Born in Selangor in Malaysia in 1985, Mandy El-Sayegh is of Palestinian and Chinese heritage and is based in London. In 2007 she received her BFA from the University of Westminster in London, followed by a Royal College of Art MFA that was centred on painting. Today her practice encompasses drawing, collage, painting, sound, performance, and installation – usually transforming the walls and floors of a white cube into an immersive experience that mimics the experience of her studio.
El-Sayegh is concerned with the part-to-whole relations in philosophy and science, and how fragments of information can be re-formed to generate new meaning. Her approach to visual storytelling embodies the rebellious spirit of punk’s DIY visual culture, investigating the formation and break-down of systems of order, be they bodily, linguistic, or political. Her processes of layering, erasure, and obfuscation is performative: images from magazines, newspapers, maps and false banknotes can be seen through layers of paint; text in Chinese or Arabic calligraphy also appear throughout her paintings. These references appear as archival extracts – particles from the artist’s stream of consciousness. In her ‘Net-Grid’ series, which she started in 2010, a hand-painted grid further obscures the layers while ‘holding in’ the information beneath—a literal reference to a net and the act of catching or caging.
‘The work I make always responds very directly to spaces, regions, and the research I develop in different places.
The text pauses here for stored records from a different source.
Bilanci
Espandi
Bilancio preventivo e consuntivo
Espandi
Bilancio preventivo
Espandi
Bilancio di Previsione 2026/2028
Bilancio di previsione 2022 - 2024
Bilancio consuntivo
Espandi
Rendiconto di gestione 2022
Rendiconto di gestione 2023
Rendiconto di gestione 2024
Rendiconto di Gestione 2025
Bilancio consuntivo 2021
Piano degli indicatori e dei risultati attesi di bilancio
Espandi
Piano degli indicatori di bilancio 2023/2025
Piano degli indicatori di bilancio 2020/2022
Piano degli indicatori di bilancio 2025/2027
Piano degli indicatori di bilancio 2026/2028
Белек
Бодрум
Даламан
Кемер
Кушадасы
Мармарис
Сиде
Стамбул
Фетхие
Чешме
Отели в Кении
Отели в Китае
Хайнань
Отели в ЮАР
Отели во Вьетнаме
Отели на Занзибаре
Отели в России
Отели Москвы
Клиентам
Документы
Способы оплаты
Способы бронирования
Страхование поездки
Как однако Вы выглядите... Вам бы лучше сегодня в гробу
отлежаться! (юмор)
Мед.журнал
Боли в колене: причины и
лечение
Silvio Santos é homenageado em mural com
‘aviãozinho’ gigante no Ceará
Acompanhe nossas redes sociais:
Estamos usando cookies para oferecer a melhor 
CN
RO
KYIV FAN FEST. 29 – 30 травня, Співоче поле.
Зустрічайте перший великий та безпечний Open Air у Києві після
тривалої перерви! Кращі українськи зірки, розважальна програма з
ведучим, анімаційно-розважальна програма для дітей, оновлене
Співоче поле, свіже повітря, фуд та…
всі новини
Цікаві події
My family roots are in the Middle East, so I see this partnership with Lawrie Shabibi as a chance to continue this experimentation in more depth’
—Mandy El-Sayegh
El-Sayegh has exhibited at Tichy Ocean Foundation, Zürich; Overbeck-Gesellschaft—Kunstverein Lübeck; Biennale Matter of Art, Prague (all 2023); UTA Artist Space, Los Angeles, (2022); Busan Biennale (2020); Sursock Museum, Beirut; Sculpture Center, Long Island City; Bétonsalon, Paris; Chisenhale Gallery, London (all 2019); The Mistake Room, Guadalajara; Instituto de Visión, Bogotá (both 2018); and Sifang Art Museum, Nanjing (2017), among others. She was shortlisted for the Prix Jean François Prat in 2023, as well as the Max Mara Art Prize for Women in 2017. In 2022, she took part in the performance festival MOVE 2022: Culture club - Corps collectifs at the Centre Pompidou, Paris.
Her work is held in major institutional collections including the Los Angeles County Museum of Art (LACMA); Sharjah Art Foundation, UAE; Institute of Contemporary Art North Miami; Start Museum, Shanghai; and Tate, UK.
El-Sayegh lives and works in London.